Highly Thermal-Stable Perylene-Bisimide Small Molecules as Efficient Electron-Transporting Materials for Perovskite Solar Cells

2020 
Perylene-bisimide (PDI)-based small molecules (PDI-Ph, PDI-PhCN, PDI-PhCN-2Br and PDI-PhCN-4Br) were synthesized via imidization of perylene bisanhydride and core-bromided perylene bisanhydride. The physical, optical and electronic properties of these molecules were characterized by thermogravimetric analysis (TGA), UV-Vis, X-ray diffraction (XRD), cyclic voltammetry and space charge-limited current (SCLC). PDI-Ph, PDI-PhCN and PDI-PhCN-2Br show excellent thermal stability with decomposition temperatures above 400 °C (610 °C for PDI-PhCN) and high crystallinity with strong π–π stacking. The three molecules also exhibit high electron mobility with average values of 0.169 cm2 V−1 s−1 for PDI-Ph, 0.212 cm2 V−1 s−1 for PDI-PhCN and 0.119 cm2 V−1 s−1 for PDI-PhCN-2Br. Utilizing these molecules as the single electron-transporting layer (ETL), inverted perovskite solar cells with a configuration of ITO/NiOx/MAPbClxI3−x/ETL/Ag were fabricated.
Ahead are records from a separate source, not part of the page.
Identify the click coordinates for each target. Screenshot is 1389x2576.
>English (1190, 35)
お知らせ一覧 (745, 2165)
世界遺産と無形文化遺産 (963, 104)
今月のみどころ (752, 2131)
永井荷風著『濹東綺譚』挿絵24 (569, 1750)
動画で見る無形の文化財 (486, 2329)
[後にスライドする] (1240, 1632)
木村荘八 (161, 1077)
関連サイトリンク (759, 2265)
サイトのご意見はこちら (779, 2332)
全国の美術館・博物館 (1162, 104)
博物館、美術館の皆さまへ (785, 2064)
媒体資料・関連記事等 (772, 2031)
A power conversion efficiency of 14.6% was achieved from the device using PDI-PhCN as ETL. Furthermore, when BCP was used as the hole-blocking layer, the identical structured perovskite device achieved a high efficiency of 18.8% for the PDI-PhCN/BCP combination, which was better than the standard cell (17.4%) using C60/BCP as ETL. The superior performance of PDI-PhCN compared to PDI-Ph, PDI-PhCN-2Br and PDI-PhCN-4Br comes from its higher electron mobility and better matched energy levels with that of the absorber MAPbClxI3−x. Our results demonstrate that PDI-based small molecules are very promising electron-transporting materials for highly efficient, low-cost perovskite solar cells.